Of course, the UK’s cause is helped by the impressive roll out of the Covid-19 vaccines, with figures showing that more than 9 million people have now received a first dose.

Trial studies have meanwhile shown that vaccines produced by Johnson & Johnson, Moderna and Novavax still offer protection against 501Y.V2 – roughly 60 per cent in the case of the latter – but are not as effective as they were against the original form of the virus.

Even so, both Johnson & Johnson and Novavax have reported that none of the people who received a vaccine in their South African trials died of Covid-19.

Indeed, even with lower efficacy rates, there’s quiet optimism that all five of the vaccines to have released positive trial results will either prevent or reduce hospitalisations and deaths among those exposed to 501Y.V2.

If further analysis and data confirms this, that’s a big win for the public and will ensure that life can start to gradually return to some degree of normality later this year – though the ability of 501Y.V2 to reinfect people (but not necessarily cause illness) will remain a threat that authorities must consider when easing restrictions.

None of the above candidates are currently available in the UK, but analysis is ongoing to determine how the vaccines manufactured by AstraZeneca and Pfizer will be affected by the South African variant, with results expected soon.

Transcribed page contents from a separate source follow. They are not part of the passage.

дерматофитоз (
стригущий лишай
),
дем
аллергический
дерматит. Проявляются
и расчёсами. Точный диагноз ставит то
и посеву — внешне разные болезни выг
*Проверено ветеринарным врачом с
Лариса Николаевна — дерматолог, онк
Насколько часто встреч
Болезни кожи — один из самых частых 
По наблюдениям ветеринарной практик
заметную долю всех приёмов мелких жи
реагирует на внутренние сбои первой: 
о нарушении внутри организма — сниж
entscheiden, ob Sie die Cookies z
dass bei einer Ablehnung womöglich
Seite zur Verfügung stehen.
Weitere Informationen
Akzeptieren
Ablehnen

Dr Susan Hopkins, of Public Health England, has meanwhile said the UK was looking at whether those who had already taken a Covid-19 vaccine would need a fresh shot to cover the risk posed by new mutations.

“It is unlikely that people would have to start [the vaccine treatment] again, it is much more likely that it would be a booster shot – a bit like the annual flu vaccine,” she said.

What next?

For now, the main objective is identifying cases of 501Y.V2, both symptomatic and asymptomatic, that are circulating in Britain and acting fast to cut its chains of transmission.

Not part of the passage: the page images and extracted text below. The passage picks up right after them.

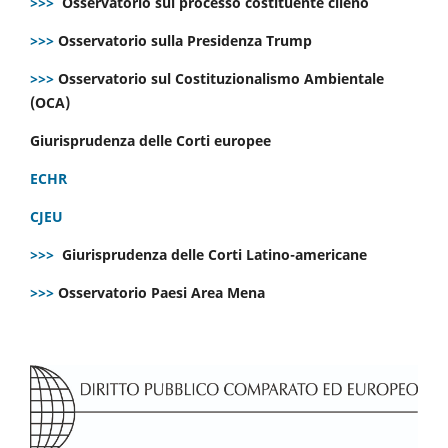
>>>
Osservatorio sul processo costituente cileno
>>>
Osservatorio sulla Presidenza Trump
>>>
Osservatorio sul Costituzionalismo Ambientale
(OCA)
Giurisprudenza delle Corti europee
ECHR
CJEU
>>>
Giurisprudenza delle Corti Latino-americane
>>>
Osservatorio Paesi Area Mena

The decision to implement “surge” testing in the eight affected areas of England will give authorities a better idea of how widespread the South African variant is, and it’s crucial that local residents follow government calls to come forward and get tested.

Local health teams will be carrying out door-to-door screening while mobile testing units are to be introduced to each area in a bid to pick up any further infections linked to 501Y.V2.

“This spread, even if small in scale, needs to be brought under control quickly, so Public Health England’s house-to-house checks, and intensive testing are the right thing to do,” says Simon Clarke, a professor in Cellular Microbiology at the University of Reading.